When it comes to low-frequency sound waves, traditional sound-absorbing materials tend to be undesirably bulky, heavy or thick.
Conceptual view of the thin panel placed on a rigid wall with one layer of square cross-section Helmholtz resonators. (Credit: CNRS)
This challenge inspired a group of researchers at the French National Center for Scientific Research (CNRS) in Le Mans, France, to design subwavelength absorbers specifically for low-frequency sound waves.
As the group reports this week in Applied Physics Letters, from AIP Publishing, recent physical advances showed that the speed of sound can be strongly reduced in a structured medium, while increasing the material's ability to attenuate or reduce the sound. These findings enabled the group to design subwavelength resonators whose total absorption of the sound energy is controlled through simple geometric parameters.

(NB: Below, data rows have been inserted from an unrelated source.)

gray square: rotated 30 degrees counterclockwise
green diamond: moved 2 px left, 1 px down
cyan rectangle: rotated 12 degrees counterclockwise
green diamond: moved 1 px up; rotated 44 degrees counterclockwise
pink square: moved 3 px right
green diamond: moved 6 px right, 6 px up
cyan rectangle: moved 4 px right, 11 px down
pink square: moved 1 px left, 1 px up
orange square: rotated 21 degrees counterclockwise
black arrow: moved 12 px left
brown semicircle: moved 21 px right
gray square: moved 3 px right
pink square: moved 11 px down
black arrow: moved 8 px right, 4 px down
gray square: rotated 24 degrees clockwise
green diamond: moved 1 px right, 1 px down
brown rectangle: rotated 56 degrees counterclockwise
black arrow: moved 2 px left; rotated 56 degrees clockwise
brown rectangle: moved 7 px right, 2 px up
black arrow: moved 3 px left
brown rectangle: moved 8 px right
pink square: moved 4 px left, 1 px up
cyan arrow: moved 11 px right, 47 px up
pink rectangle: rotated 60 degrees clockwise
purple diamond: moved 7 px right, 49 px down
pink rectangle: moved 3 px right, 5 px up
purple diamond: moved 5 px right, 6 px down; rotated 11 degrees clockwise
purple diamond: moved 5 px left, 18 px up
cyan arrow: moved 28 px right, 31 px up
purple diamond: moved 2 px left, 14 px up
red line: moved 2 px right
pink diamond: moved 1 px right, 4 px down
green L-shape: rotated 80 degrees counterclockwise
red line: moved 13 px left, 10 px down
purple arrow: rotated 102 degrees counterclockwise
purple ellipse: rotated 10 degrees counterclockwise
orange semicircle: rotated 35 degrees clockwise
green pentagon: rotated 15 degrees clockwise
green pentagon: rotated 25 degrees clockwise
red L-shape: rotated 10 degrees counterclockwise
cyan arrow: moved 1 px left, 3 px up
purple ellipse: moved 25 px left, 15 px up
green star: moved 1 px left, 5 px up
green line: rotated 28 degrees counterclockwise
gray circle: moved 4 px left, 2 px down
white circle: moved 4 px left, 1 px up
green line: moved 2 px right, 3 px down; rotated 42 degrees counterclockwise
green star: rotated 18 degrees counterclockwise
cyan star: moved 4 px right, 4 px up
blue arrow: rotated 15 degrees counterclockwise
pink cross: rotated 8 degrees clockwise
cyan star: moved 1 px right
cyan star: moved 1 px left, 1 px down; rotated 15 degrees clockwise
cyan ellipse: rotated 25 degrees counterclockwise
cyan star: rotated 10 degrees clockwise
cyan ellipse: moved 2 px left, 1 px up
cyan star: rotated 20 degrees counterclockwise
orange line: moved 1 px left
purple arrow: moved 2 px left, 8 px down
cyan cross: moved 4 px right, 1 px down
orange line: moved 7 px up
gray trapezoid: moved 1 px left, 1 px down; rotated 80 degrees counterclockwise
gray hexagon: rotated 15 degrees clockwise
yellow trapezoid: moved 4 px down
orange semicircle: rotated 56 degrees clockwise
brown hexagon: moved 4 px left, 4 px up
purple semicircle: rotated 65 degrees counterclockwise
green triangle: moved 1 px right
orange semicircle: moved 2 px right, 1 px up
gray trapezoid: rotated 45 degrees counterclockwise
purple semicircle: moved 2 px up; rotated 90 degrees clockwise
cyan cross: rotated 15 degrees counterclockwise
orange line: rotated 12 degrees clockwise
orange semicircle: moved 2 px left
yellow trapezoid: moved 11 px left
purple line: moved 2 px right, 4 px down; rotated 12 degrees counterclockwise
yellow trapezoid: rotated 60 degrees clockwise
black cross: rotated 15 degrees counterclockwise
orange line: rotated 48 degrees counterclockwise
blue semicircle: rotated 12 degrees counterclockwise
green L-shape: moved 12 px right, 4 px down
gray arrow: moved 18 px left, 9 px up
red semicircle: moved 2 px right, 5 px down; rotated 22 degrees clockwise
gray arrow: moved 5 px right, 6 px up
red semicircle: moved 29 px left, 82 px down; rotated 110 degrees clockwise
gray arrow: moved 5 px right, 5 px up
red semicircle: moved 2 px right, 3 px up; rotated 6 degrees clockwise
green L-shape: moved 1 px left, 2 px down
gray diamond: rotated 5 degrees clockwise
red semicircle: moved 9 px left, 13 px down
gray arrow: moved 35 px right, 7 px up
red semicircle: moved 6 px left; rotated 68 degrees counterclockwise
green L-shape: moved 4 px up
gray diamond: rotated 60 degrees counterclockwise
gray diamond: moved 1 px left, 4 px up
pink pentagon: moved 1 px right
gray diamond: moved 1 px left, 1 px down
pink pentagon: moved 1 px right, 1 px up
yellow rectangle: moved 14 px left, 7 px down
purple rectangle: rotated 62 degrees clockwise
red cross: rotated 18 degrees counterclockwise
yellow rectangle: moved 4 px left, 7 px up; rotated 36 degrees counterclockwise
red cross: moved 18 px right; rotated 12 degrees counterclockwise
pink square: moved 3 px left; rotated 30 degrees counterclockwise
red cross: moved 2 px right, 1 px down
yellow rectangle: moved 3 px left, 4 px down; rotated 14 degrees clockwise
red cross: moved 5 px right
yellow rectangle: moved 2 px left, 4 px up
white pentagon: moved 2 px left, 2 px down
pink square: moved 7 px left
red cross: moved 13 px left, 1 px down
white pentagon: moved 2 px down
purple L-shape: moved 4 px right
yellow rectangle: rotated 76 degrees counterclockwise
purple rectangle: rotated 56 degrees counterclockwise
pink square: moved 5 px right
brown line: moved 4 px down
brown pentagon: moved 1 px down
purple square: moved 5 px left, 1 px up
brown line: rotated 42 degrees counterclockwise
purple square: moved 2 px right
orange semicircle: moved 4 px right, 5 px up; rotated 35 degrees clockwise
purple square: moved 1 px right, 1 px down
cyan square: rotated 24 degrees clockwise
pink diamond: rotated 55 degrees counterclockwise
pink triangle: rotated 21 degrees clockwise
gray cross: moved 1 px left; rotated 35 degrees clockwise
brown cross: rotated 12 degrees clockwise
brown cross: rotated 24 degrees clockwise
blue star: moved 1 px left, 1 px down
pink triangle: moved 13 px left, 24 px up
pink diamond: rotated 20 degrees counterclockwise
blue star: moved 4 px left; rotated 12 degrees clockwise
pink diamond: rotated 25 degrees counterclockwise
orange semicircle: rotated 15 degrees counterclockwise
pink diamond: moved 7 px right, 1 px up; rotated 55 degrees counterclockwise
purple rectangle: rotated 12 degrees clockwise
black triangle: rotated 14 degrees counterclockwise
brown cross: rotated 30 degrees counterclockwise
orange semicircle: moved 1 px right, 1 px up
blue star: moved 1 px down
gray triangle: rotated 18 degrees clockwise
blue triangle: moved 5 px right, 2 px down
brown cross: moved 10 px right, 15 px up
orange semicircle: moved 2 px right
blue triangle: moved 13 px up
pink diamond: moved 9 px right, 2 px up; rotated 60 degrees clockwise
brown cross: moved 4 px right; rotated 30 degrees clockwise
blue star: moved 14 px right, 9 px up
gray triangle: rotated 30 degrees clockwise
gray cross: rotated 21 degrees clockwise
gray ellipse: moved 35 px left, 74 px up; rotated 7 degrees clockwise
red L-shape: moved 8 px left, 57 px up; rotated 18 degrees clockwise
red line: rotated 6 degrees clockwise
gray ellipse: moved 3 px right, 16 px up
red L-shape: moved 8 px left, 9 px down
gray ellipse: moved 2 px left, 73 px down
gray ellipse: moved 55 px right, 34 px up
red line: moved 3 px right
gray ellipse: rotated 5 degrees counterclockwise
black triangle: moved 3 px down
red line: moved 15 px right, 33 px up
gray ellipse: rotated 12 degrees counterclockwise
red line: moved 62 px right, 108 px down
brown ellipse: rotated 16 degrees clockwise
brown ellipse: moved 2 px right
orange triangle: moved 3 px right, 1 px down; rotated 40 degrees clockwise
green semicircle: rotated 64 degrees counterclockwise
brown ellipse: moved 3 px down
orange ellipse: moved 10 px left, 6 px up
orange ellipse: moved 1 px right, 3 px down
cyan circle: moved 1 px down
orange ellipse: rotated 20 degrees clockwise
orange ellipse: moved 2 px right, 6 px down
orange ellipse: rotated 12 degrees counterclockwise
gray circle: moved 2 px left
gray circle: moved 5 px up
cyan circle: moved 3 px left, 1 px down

A quarter-wavelength resonator, as its name suggests, is a tube that is closed at one end that resonates when the wavelength is equal to four times the length of the tube.
“In other words, it resonates at f=4c/L, where c is the speed of sound in the resonator and L is its length,” explained Noé Jiménez, an acoustician at CNRS. “By reducing the speed of sound in the resonator, both resonance frequency and length of the resonator can be drastically reduced.”
In this case, the group manages the reduction of the speed of sound by loading a quarter-wavelength resonator with Helmholtz resonators.
“Our resonator resembles closed flutes with mouthpieces plugged into the holes of the main flute,” Jiménez continued. “A decrease in the speed of sound within the resonator lets it resonate at a lower frequency, while the attenuation of the sound wave increases."
To some extent, it behaves in a manner “similar to a heater in which the surface is optimized for thermal exchange,” Jiménez said. “These losses are also greatly dependent on the geometry of the loading resonators. The absorption of the whole structure is total -- for a thickness that can be 100 times smaller than the incident wavelength.”
The group’s work shows that a very thin structure made of a metamaterial (synthetic, custom-designed material) can completely absorb very low frequency sound for nearly every angle of incidence -- and it largely surpasses traditional acoustic treatments.
“Thanks to the resonances and the losses being produced within the air itself, we expect these subwavelength structured materials to have longer lifetimes than structures made of other subwavelength resonant structures,” Jiménez said.
In terms of applications, the group’s structure allows a reduction in thickness and weight of acoustic treatments for the absorption of acoustic energy at very low frequencies.
“This is particularly important within the context of highly energy efficient economy in aircrafts, cars, or in buildings and more -- generally for reducing carbon dioxide emissions,” Jiménez said.
“Broadband and subwavelength absorbers are promising for soundproofing applications,” Jiménez noted. “But, on the other hand, the panels we’ve developed are only designed to work in reflection…so once the transmission is introduced the problem becomes more challenging.”